The song itself is one of the strongest on the album. Weinberg’s drumming gives the song a fantastic bum-bumbum beat that drives the song perfectly, the backing vocals are well placed and orchestrated, and the breakdown at around 4:00 is a fantastic example of the Spector wall-of-sound that Rundgren was going for in production. Then the ending of handclaps and a Meat Loaf vocal ad-lib is a perfect capper.

The album then cools it down a notch with one of the fantastic ballads on the album, “Heaven Can Wait”. Everything about this song is overdramatic. The rising and soaring and then falling orchestra, the seemingly full choir background singers, the “Desperado”-sounding piano, and Meat Loaf emoting the shit out of the lines like “I know heaven can wait/and all the gods come down here just to sing for me/and the melody’s gonna make me fly without pain, without fear,” and “I’ve got a taste of paradise that’s all I really need to make me stay just like a child again.” This song is begging and pleading to be sung by a lone actor on stage in a lone spotlight with fake tears and lots of fist pumping and chest punching.

Things pick up again with “All Revved Up With No Place to Go” and its wailing Edgar Winter saxophone solo intro. That lone actor from the lone spotlight is now outside a party singing in the parking lot with a troupe of girls in short shorts dancing behind him while he sings to his girlfriend about wanting to take her virginity. The bass is pumping, the sax is slutty and rough, and the piano takes an upbeat turn before turning honky-tonk and letting the guitar speed up the tempo for a grand finale of glitter, spinning lights, and sweaty Meat Loaf. Seriously. Listen to it.

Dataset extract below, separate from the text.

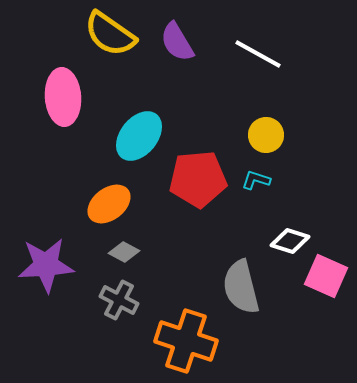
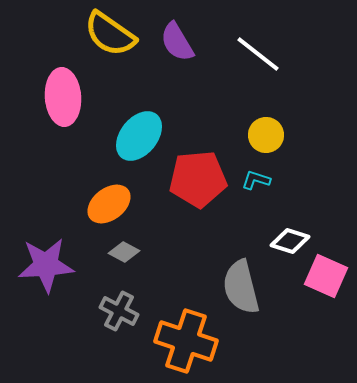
white line: rotated 9 degrees clockwise
gray cross: moved 11 px down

“Two Out of Three Ain’t Bad” is one of the few weak points on the album. The drums are a little too reverb’d, and the melody and background harmonies are straight out of The Eagles. If you listen closely you could even swear that Joe Walsh and Glen Fry were singing in the backing chorus. This is one of the few songs that are out of place on the album. It’s out of place because it sounds normal… too normal. There isn’t anything epic about it at all. I would be just as comfortable with Don Henley singing it, and that’s not very comfortable. You know that line in The Big Lebowski about The Eagles? It’s about like that.

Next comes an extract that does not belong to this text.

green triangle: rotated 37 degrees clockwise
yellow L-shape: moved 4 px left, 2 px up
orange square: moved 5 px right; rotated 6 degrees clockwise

Good thing the album kicks back up the theatrics to a 10 afterward with “Paradise by the Dashboard Lights” one of the most well known songs on the album. It is the song about that awkward moment of losing your virginity and/or touching a girl for the first time, and it is the song with the most theatrical moments. From quick style changes, quick tempo changes, the weird and random baseball play-by-play metaphor in the middle of the song, and then the vocal explosion of Ellen Foley and the subsequent duet with Meat Loaf, this song has it all. It’s easy to see why it was such a popular karaoke duet for all my theater friends in college. It allows you to act the lines out. As a matter of fact, you have to act it out because if you don’t then, well, what’s the point?

The album then ends with the more epic than fucking-epic track “For Crying Out Loud”. It starts out with the same “Desperado” piano that starts out “Heaven Can Wait” and the same emoting Meat Loaf. He is singing about all the amazing things that his girl has done for him in his life including making his “faded Levi’s” burst apart. From his giant package you see… that’s the joke… ahem.

Anyway, after that the piano kicks it up a bit and gets more raucous for the chorus, while Meat Loaf hits some ungodly notes with authority, before relaxing a bit for the next verse and just in time for the orchestra. The strings are weepy and moving, and Meat Loaf sings about laughing and crying to his love. Enter bass and brass then full orchestra for the next part. And then BOOM! Drums, cymbals, flutes, trumpets, tympanis, and one of the strongest moments of the whole album. It is usually the point on my road trip listen when I realize I am driving 95mph and I have blown my voice out. The mood then abruptly changes back to a somber tone before gradually building up to the powerful ending.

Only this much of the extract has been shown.